| AVAILABLE DATA |
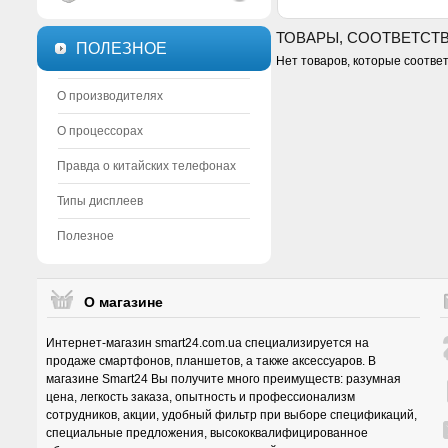
ТОВАРЫ, СООТВЕТСТ
ПОЛЕЗНОЕ
Нет товаров, которые соотве
О производителях
О процессорах
Правда о китайских телефонах
Типы дисплеев
Полезное
О магазине
Интернет-магазин smart24.com.ua специализируется на
продаже смартфонов, планшетов, а также аксессуаров. В
магазине Smart24 Вы получите много преимуществ: разумная
цена, легкость заказа, опытность и профессионализм
сотрудников, акции, удобный фильтр при выборе спецификаций,
специальные предложения, высококвалифицированное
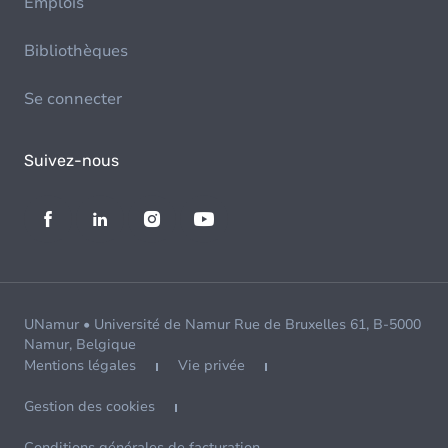
Emplois
Bibliothèques
Se connecter
Suivez-nous
UNamur • Université de Namur Rue de Bruxelles 61, B-5000
Namur, Belgique
Mentions légales
Vie privée
Gestion des cookies
Conditions générales de facturation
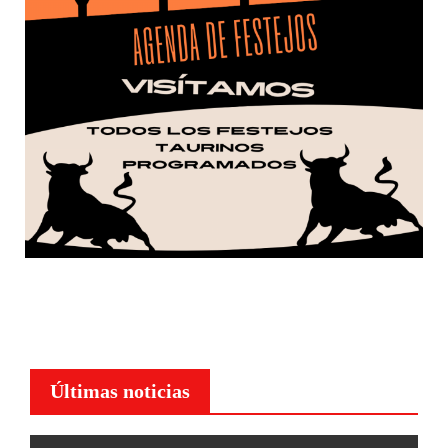
Últimas noticias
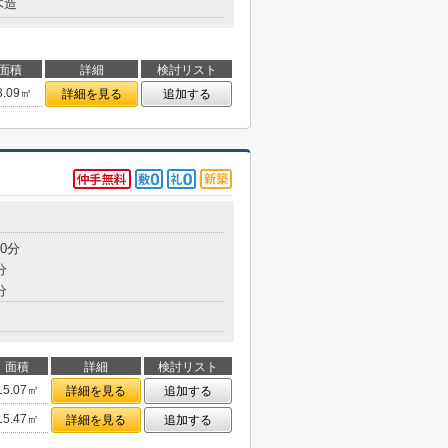
木造
面積
詳細
検討リスト
8.09㎡
詳細を見る
追加する
0分
分
分
面積
詳細
検討リスト
15.07㎡
詳細を見る
追加する
15.47㎡
詳細を見る
追加する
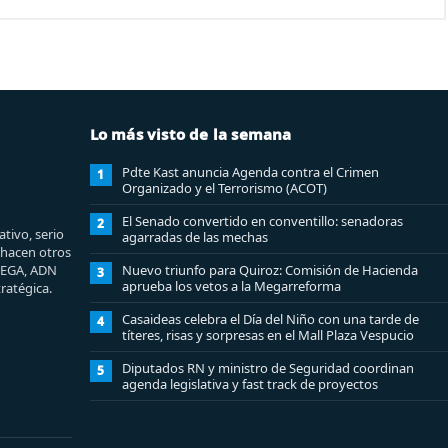
Lo más visto de la semana
Pdte Kast anuncia Agenda contra el Crimen
1
Organizado y el Terrorismo (ACOT)
El Senado convertido en conventillo: senadoras
2
tivo, serio
agarradas de las mechas
e hacen otros
MEGA, ADN
Nuevo triunfo para Quiroz: Comisión de Hacienda
3
aprueba los vetos a la Megarreforma
ratégica.
Casaideas celebra el Día del Niño con una tarde de
4
títeres, risas y sorpresas en el Mall Plaza Vespucio
Diputados RN y ministro de Seguridad coordinan
5
agenda legislativa y fast track de proyectos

| ABOUT THIS EXERCISE |
Before you print the records, please set aside any pictures and keep everything else exact.

| SOLVED PROBLEM |
ТОВАРЫ, СООТВЕТСТ
ПОЛЕЗНОЕ
Нет товаров, которые соотве
О производителях
О процессорах
Правда о китайских телефонах
Типы дисплеев
Полезное
О магазине
Интернет-магазин smart24.com.ua специализируется на
продаже смартфонов, планшетов, а также аксессуаров. В
магазине Smart24 Вы получите много преимуществ: разумная
цена, легкость заказа, опытность и профессионализм
сотрудников, акции, удобный фильтр при выборе спецификаций,
специальные предложения, высококвалифицированное
Emplois
Bibliothèques
Se connecter
Suivez-nous
UNamur • Université de Namur Rue de Bruxelles 61, B-5000
Namur, Belgique
Mentions légales
Vie privée
Gestion des cookies
Conditions générales de facturation
Últimas noticias
木造
面積
詳細
検討リスト
8.09㎡
詳細を見る
追加する
0分
分
分
面積
詳細
検討リスト
15.07㎡
詳細を見る
追加する
15.47㎡
詳細を見る
追加する
Lo más visto de la semana
Pdte Kast anuncia Agenda contra el Crimen
1
Organizado y el Terrorismo (ACOT)
El Senado convertido en conventillo: senadoras
2
tivo, serio
agarradas de las mechas
e hacen otros
MEGA, ADN
Nuevo triunfo para Quiroz: Comisión de Hacienda
3
aprueba los vetos a la Megarreforma
ratégica.
Casaideas celebra el Día del Niño con una tarde de
4
títeres, risas y sorpresas en el Mall Plaza Vespucio
Diputados RN y ministro de Seguridad coordinan
5
agenda legislativa y fast track de proyectos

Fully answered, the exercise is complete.